Research in this area has been funded by:

The Leverhulme Trust TILAKA project

The Belmont forum and NERC PACMEDY project

The International Quaternary Association - PotASH project 

Main colleagues: Dr Sallie Burrough, Dr Charlie Williams, Prof. Emily Black, Prof. Simon Dadson

For further details of the PotASH project (Palaeolakes of the Arid Southern Hemisphere) please see the PotASH website.

Makgadikgadi saltpan (fieldwork 2016, photo Joy Singarayer).
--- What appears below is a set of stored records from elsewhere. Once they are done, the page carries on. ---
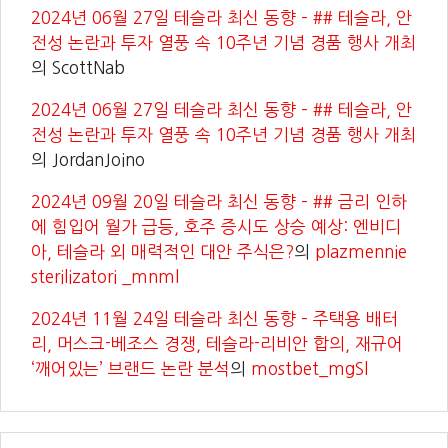
2024년 06월 27일 테슬라 최신 동향 – ## 테슬라, 안
전성 논란과 투자 열풍 속 10주년 기념 경품 행사 개최
의
ScottNab
2024년 06월 27일 테슬라 최신 동향 – ## 테슬라, 안
전성 논란과 투자 열풍 속 10주년 기념 경품 행사 개최
의
JordanJoino
2024년 09월 20일 테슬라 최신 동향 – ## 금리 인하
에 힘입어 월가 급등, 호주 증시도 상승 예상: 엔비디
아, 테슬라 외 매력적인 대안 주식은?
의
plazmennie
sterilizatori _mnml
2024년 11월 24일 테슬라 최신 동향 – 주택용 배터
리, 머스크-베조스 경쟁, 테슬라-리비안 합의, 재규어
‘깨어있는’ 브랜드 논란 분석
의
mostbet_mgSl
Rock art from Tsodilo Hills (photo courtesy Sallie Burrough).

Context

Robust future projections of changes in rainfall in semi-arid regions of northern and southern Africa are critical in the assessment of vulnerability to climate-related hazards. These areas are thought to be particularly susceptible to climate change given the high proportions of the population employed in rainfed agriculture. State-of-the-art climate model simulations of the next century suggest that North and East Africa are projected to experience an increase in rainfall, while southern regions may become drier. Interannual variability and the frequency of extreme events such as heavy rainfall occurrences or droughts are broadly expected to increase. Uncertainty in these projections is large and complicated by the importance of evaporation and soil moisture for predicting impacts on water availability. 
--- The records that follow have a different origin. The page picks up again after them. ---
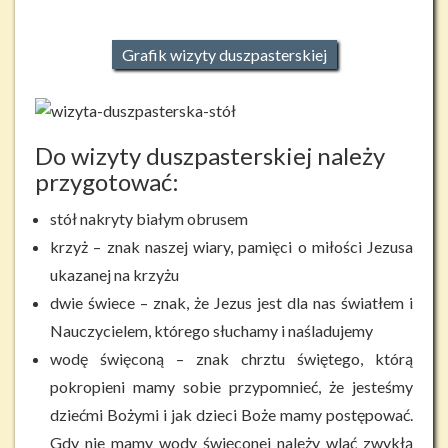
Grafik wizyty duszpasterskiej
Do wizyty duszpasterskiej należy
przygotować:
stół nakryty białym obrusem
krzyż – znak naszej wiary, pamięci o miłości Jezusa
ukazanej na krzyżu
dwie świece – znak, że Jezus jest dla nas światłem i
Nauczycielem, którego słuchamy i naśladujemy
wodę święconą – znak chrztu świętego, którą
pokropieni mamy sobie przypomnieć, że jesteśmy
dziećmi Bożymi i jak dzieci Boże mamy postępować.
Gdy nie mamy wody święconej należy wlać zwykłą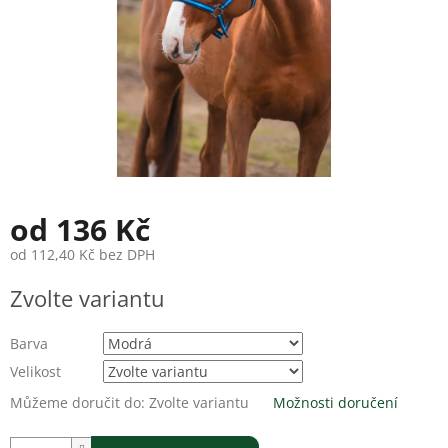
od
136 Kč
od
112,40 Kč
bez DPH
Měrná
Zvolte variantu
cena:
Barva
Velikost
Můžeme doručit do:
Zvolte variantu
Možnosti doručení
We know that there have been times in prehistory when there were also very different rainfall regimes to today in tropical and sub-tropical Africa. One particular well-documented event was the African Humid Period (AHP; roughly 14,000 to 6,000 years ago) when, due to enhanced monsoon rainfall, much of the Sahara was transformed into a region with extensive wetlands, savannahs, and large lakes, occupied by people and a variety of iconic animals, including hippos and crocodiles. But there is evidence of many such events across the whole continent occurring at various times. For example,  Lake Makgadikgadi in Botswana was at times a 'mega' lake (see right image), but is now a mostly dry saltpan.

 

What can the past dynamics of these highly changeable systems tell us about the dominant causal mechanisms and how sensitive they will be to future climate change? 
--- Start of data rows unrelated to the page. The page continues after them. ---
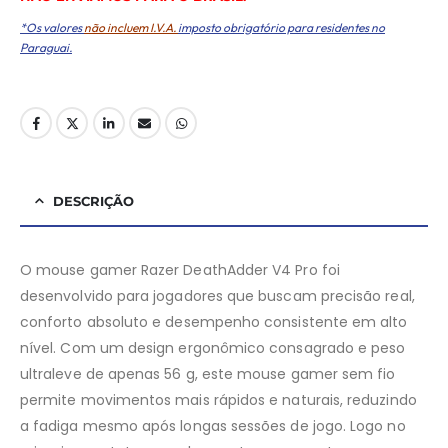
*Os valores
não incluem I.V.A.
imposto obrigatório para residentes no
Paraguai.
DESCRIÇÃO
O mouse gamer Razer DeathAdder V4 Pro foi
desenvolvido para jogadores que buscam precisão real,
conforto absoluto e desempenho consistente em alto
nível. Com um design ergonômico consagrado e peso
ultraleve de apenas 56 g, este mouse gamer sem fio
permite movimentos mais rápidos e naturais, reduzindo
a fadiga mesmo após longas sessões de jogo. Logo no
Sallie Burrough with the geological coring team at lake Makgadikgadi, 2016

Research

 

We perform model-data comparisons between existing model outputs (e.g. PMIP3/4 simulations; TraCE-21ka transient simulation with CCSM3; HadCM3 late Quaternary simulations by Singarayer and Valdes, 2010), as well as new model simulations, with empirical data compiled in these projects in order to understand mechanisms driving the patterns of change.  

Members of these projects have been involved in developing a meta-database of published southern hemisphere lake records, and existing models for relevant lake regions as part of the Global Lakes Database. Using the database we can identify key transitions and the degree of homogeneity in hydro-climate changes. These may then be used alongside climate model experiments to understand the system. 

We also use simple hydrological models, driven by climate model output to more directly compare with paleo-lake records.

 

The PotASH project sought to provide a formal network of dryland palaeolake researchers working on similar questions across the Southern Hemisphere.

Change in winter surface air temperature (degrees C) due to early Holocene extensive lakes and wetlands, as modelled with HadGEM3.